Reputation: 11
I have been working with Mahout to create a recommendation engine based on the following data:
I'm running it on a Tomcat with the following JVM arguments :
-Xms1024M -Xmx1024M -da -dsa -XX:NewRatio=9 -server
Recommendations took about 6s, it seems slow ! How could I improve Mahout performances ?
I'm using the following code :
This part is run once at startup :
JDBCDataModel jdbcdatamodel = new MySQLJDBCDataModel(dataSource);
dataModel = new ReloadFromJDBCDataModel(jdbcdatamodel);
ItemSimilarity similarity = new CachingItemSimilarity(new EuclideanDistanceSimilarity(model), model);
SamplingCandidateItemsStrategy strategy = new SamplingCandidateItemsStrategy(10, 5);
recommender = new CachingRecommender(new GenericItemBasedRecommender(model, similarity, strategy, strategy));
And, for every user request I do :
recommender.recommend(userId, howMany);
Upvotes: 1
Views: 592
Reputation: 12538
I would suggest a different approach. Use a nightly job, to pre-calculate recommendations for ALL users, and load results nightly into MySQL table. That will make showing the recommendations nothing more than a simple DB call.
Since you have 10K items, for calculating recommendations for a single user mahout has to internally multiply (10k x 10K) matrix with another (10K X 1) matrix.

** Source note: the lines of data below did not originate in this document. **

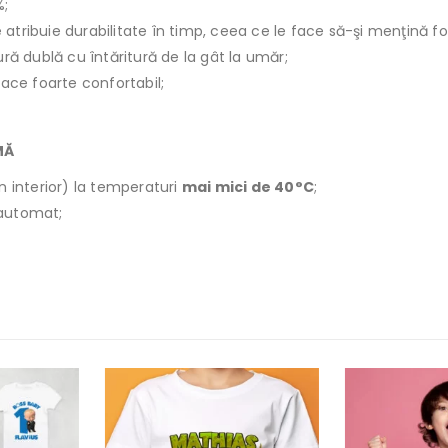
%;
le atribuie durabilitate în timp, ceea ce le face să-şi menţină f
ură dublă cu întăritură de la gât la umăr;
face foarte confortabil;
MĂ
n interior) la temperaturi
mai mici de 40°C
;
r automat;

And 6 seconds seems quite fast considering the size. Reference
Now if you use the RecommenderJob on hadoop and AWS EMR, it will take ~ <10 mins to process data on your scale. Or you can do the same job in a non-distributed way, by simply using a loop and pre-calculating for all users sequentially. The downside is that your recommendations are always behind by 1 day or 6 hours or whatever frequency you choose for job.
Upvotes: 1